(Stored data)
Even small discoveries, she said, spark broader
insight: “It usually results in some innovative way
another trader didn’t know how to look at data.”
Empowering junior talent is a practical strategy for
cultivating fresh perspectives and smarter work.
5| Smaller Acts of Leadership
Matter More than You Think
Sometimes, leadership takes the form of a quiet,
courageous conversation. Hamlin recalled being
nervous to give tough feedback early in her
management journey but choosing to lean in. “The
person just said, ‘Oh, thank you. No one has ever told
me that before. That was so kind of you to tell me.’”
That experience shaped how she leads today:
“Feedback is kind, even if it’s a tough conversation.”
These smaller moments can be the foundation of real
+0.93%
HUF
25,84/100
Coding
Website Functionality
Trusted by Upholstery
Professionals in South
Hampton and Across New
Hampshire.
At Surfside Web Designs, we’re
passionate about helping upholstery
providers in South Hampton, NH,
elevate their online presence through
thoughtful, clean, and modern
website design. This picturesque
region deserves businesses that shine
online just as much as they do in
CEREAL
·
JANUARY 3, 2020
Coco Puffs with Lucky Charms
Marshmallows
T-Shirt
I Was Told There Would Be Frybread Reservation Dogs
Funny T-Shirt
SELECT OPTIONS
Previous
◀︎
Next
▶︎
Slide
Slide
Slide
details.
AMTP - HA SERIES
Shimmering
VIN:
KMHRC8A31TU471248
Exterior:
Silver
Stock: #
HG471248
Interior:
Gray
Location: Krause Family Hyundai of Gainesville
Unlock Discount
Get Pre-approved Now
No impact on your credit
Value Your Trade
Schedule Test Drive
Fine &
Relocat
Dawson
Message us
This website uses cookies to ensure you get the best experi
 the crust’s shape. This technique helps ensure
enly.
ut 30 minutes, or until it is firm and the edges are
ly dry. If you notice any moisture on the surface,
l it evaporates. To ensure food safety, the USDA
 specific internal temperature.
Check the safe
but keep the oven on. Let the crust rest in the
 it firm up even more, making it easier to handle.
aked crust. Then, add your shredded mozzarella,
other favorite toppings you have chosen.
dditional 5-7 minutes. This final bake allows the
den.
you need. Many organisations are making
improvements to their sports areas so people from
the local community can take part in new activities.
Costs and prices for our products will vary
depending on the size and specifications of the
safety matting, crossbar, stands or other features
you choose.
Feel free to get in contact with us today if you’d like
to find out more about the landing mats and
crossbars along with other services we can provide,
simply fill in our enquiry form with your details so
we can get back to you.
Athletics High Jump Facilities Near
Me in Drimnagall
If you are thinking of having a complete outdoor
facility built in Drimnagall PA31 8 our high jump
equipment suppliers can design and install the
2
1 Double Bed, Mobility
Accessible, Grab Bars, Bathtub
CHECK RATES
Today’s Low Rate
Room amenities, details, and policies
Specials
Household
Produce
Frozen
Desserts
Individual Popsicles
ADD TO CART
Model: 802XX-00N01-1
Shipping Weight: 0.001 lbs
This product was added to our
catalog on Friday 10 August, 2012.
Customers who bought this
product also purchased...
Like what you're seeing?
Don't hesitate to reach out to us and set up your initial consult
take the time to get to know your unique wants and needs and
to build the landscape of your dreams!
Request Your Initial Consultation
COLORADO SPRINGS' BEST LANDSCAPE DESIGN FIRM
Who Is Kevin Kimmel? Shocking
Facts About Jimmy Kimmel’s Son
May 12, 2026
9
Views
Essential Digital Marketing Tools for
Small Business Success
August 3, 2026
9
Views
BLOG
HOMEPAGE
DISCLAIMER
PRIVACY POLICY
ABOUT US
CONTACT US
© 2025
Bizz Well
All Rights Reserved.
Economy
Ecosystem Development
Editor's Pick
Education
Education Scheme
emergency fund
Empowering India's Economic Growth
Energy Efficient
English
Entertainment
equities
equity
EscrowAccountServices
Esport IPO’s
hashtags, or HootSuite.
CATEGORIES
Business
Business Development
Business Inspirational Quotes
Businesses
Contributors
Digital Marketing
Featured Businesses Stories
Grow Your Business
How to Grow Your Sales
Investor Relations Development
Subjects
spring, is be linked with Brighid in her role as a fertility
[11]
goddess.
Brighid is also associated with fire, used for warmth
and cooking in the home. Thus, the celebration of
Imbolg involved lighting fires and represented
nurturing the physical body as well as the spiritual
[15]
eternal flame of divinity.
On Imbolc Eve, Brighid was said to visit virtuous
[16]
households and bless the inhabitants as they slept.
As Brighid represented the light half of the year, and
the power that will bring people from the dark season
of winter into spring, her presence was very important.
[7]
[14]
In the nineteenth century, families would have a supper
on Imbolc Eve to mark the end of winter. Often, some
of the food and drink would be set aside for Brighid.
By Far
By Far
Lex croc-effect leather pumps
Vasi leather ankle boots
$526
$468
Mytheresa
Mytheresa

TASK: Copy out the entries above again, keeping them exact.

TASK RESPONSE:
Even small discoveries, she said, spark broader
insight: “It usually results in some innovative way
another trader didn’t know how to look at data.”
Empowering junior talent is a practical strategy for
cultivating fresh perspectives and smarter work.
5| Smaller Acts of Leadership
Matter More than You Think
Sometimes, leadership takes the form of a quiet,
courageous conversation. Hamlin recalled being
nervous to give tough feedback early in her
management journey but choosing to lean in. “The
person just said, ‘Oh, thank you. No one has ever told
me that before. That was so kind of you to tell me.’”
That experience shaped how she leads today:
“Feedback is kind, even if it’s a tough conversation.”
These smaller moments can be the foundation of real
+0.93%
HUF
25,84/100
Coding
Website Functionality
Trusted by Upholstery
Professionals in South
Hampton and Across New
Hampshire.
At Surfside Web Designs, we’re
passionate about helping upholstery
providers in South Hampton, NH,
elevate their online presence through
thoughtful, clean, and modern
website design. This picturesque
region deserves businesses that shine
online just as much as they do in
CEREAL
·
JANUARY 3, 2020
Coco Puffs with Lucky Charms
Marshmallows
T-Shirt
I Was Told There Would Be Frybread Reservation Dogs
Funny T-Shirt
SELECT OPTIONS
Previous
◀︎
Next
▶︎
Slide
Slide
Slide
details.
AMTP - HA SERIES
Shimmering
VIN:
KMHRC8A31TU471248
Exterior:
Silver
Stock: #
HG471248
Interior:
Gray
Location: Krause Family Hyundai of Gainesville
Unlock Discount
Get Pre-approved Now
No impact on your credit
Value Your Trade
Schedule Test Drive
Fine &
Relocat
Dawson
Message us
This website uses cookies to ensure you get the best experi
 the crust’s shape. This technique helps ensure
enly.
ut 30 minutes, or until it is firm and the edges are
ly dry. If you notice any moisture on the surface,
l it evaporates. To ensure food safety, the USDA
 specific internal temperature.
Check the safe
but keep the oven on. Let the crust rest in the
 it firm up even more, making it easier to handle.
aked crust. Then, add your shredded mozzarella,
other favorite toppings you have chosen.
dditional 5-7 minutes. This final bake allows the
den.
you need. Many organisations are making
improvements to their sports areas so people from
the local community can take part in new activities.
Costs and prices for our products will vary
depending on the size and specifications of the
safety matting, crossbar, stands or other features
you choose.
Feel free to get in contact with us today if you’d like
to find out more about the landing mats and
crossbars along with other services we can provide,
simply fill in our enquiry form with your details so
we can get back to you.
Athletics High Jump Facilities Near
Me in Drimnagall
If you are thinking of having a complete outdoor
facility built in Drimnagall PA31 8 our high jump
equipment suppliers can design and install the
2
1 Double Bed, Mobility
Accessible, Grab Bars, Bathtub
CHECK RATES
Today’s Low Rate
Room amenities, details, and policies
Specials
Household
Produce
Frozen
Desserts
Individual Popsicles
ADD TO CART
Model: 802XX-00N01-1
Shipping Weight: 0.001 lbs
This product was added to our
catalog on Friday 10 August, 2012.
Customers who bought this
product also purchased...
Like what you're seeing?
Don't hesitate to reach out to us and set up your initial consult
take the time to get to know your unique wants and needs and
to build the landscape of your dreams!
Request Your Initial Consultation
COLORADO SPRINGS' BEST LANDSCAPE DESIGN FIRM
Who Is Kevin Kimmel? Shocking
Facts About Jimmy Kimmel’s Son
May 12, 2026
9
Views
Essential Digital Marketing Tools for
Small Business Success
August 3, 2026
9
Views
BLOG
HOMEPAGE
DISCLAIMER
PRIVACY POLICY
ABOUT US
CONTACT US
© 2025
Bizz Well
All Rights Reserved.
Economy
Ecosystem Development
Editor's Pick
Education
Education Scheme
emergency fund
Empowering India's Economic Growth
Energy Efficient
English
Entertainment
equities
equity
EscrowAccountServices
Esport IPO’s
hashtags, or HootSuite.
CATEGORIES
Business
Business Development
Business Inspirational Quotes
Businesses
Contributors
Digital Marketing
Featured Businesses Stories
Grow Your Business
How to Grow Your Sales
Investor Relations Development
Subjects
spring, is be linked with Brighid in her role as a fertility
[11]
goddess.
Brighid is also associated with fire, used for warmth
and cooking in the home. Thus, the celebration of
Imbolg involved lighting fires and represented
nurturing the physical body as well as the spiritual
[15]
eternal flame of divinity.
On Imbolc Eve, Brighid was said to visit virtuous
[16]
households and bless the inhabitants as they slept.
As Brighid represented the light half of the year, and
the power that will bring people from the dark season
of winter into spring, her presence was very important.
[7]
[14]
In the nineteenth century, families would have a supper
on Imbolc Eve to mark the end of winter. Often, some
of the food and drink would be set aside for Brighid.
By Far
By Far
Lex croc-effect leather pumps
Vasi leather ankle boots
$526
$468
Mytheresa
Mytheresa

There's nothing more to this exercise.